→ **Action item**:
Copy, exactly as written, the lines that begin at the one containing "you can adjust this amount to" and end at the one containing "(Hassle Free Softw". Skip any pictures in the data below.

Saved data entries
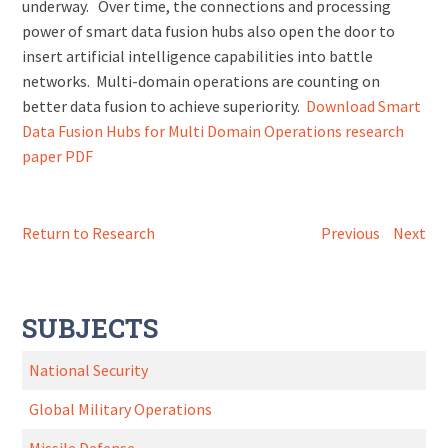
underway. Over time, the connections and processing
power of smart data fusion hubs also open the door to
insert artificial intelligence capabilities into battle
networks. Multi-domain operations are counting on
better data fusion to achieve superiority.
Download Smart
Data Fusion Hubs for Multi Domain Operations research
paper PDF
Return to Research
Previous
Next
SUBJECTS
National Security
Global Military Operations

...

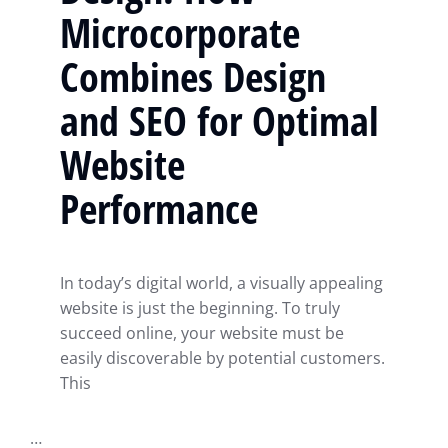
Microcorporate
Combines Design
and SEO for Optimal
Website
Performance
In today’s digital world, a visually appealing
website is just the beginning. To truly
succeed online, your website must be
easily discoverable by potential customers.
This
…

...

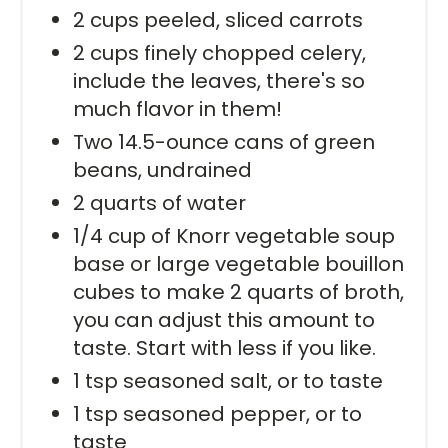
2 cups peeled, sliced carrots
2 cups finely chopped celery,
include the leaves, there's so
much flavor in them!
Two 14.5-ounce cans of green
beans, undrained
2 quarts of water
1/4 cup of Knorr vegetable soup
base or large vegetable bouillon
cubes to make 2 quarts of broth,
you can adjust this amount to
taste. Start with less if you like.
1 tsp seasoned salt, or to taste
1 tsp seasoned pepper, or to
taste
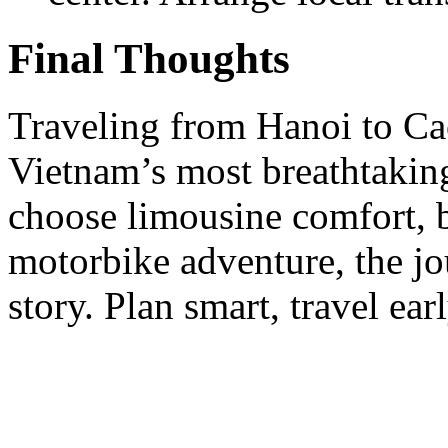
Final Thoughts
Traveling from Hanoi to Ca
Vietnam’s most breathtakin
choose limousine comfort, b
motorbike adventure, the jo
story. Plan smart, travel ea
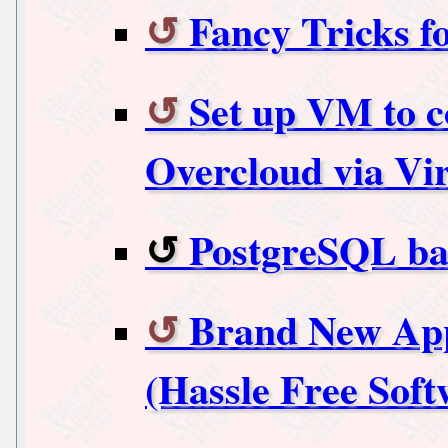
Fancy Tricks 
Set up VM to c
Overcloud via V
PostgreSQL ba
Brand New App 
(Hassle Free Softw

→ **Response for this exercise**:
you can adjust this amount to
taste. Start with less if you like.
1 tsp seasoned salt, or to taste
1 tsp seasoned pepper, or to
taste
Final Thoughts
Traveling from Hanoi to Ca
Vietnam’s most breathtakin
choose limousine comfort, b
motorbike adventure, the jo
story. Plan smart, travel ea
Fancy Tricks 
Set up VM to c
Overcloud via V
PostgreSQL ba
Brand New App 
(Hassle Free Softw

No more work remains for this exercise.